Duisburg.

Auch nach 30 Jahren in Duisburg lassen sich seine Wurzeln nicht verleugnen: Prof. Dr. Hermann Strasser ist deutlich hörbar waschechter Österreicher, aber mit einem großen Herz für seine Wahlheimat.

Wenn er in diesen Tagen seine Projektbüros an der Universität Duisburg-Essen räumt, dann „mit viel Wehmut“. Der 70. Geburtstag steht an, emeritiert ist der Soziologe schon seit 2007. Aber aktiv ist er wie eh und je. Gerade sucht er einen Verlag für einen Sammelband mit autobiografischen Kurzgeschichten, eine Autobiographie ist in Arbeit, Doktoranden werden betreut.
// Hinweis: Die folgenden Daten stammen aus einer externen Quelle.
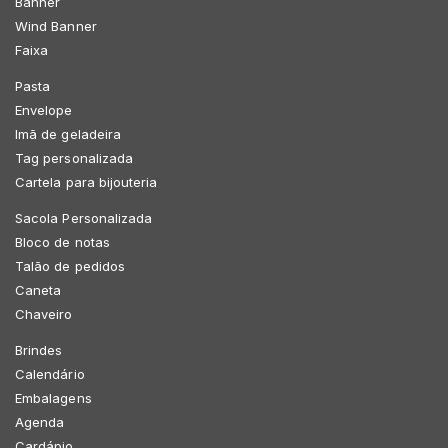
Banner
Wind Banner
Faixa
Pasta
Envelope
Imã de geladeira
Tag personalizada
Cartela para bijouteria
Sacola Personalizada
Bloco de notas
Talão de pedidos
Caneta
Chaveiro
Brindes
Calendário
Embalagens
Agenda
Cardápio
Über 40 waren es bisher, darüber hinaus mehr als 120 Diplomarbeiten, ungezählt sind jene, bei denen er als Zweitprüfer mitwirkte. Strassers Vita ist beeindruckend, füllt fast 50 Seiten. In den 70er Jahren lebte er in New York, promovierte dort als Stipendiat, forschte in Wien, um schließlich 1977 seinen Lehrstuhl in Duisburg anzutreten, „da begann die Wohlfühlzeit“, sagt er. Denn Duisburg sei „ähnlich wie New York ein gesellschaftliches Experimentierfeld“. Der Ruhrpott habe sich wahnsinnig schnell verändert und es sei für ihn faszinierend gewesen, das zu beobachten.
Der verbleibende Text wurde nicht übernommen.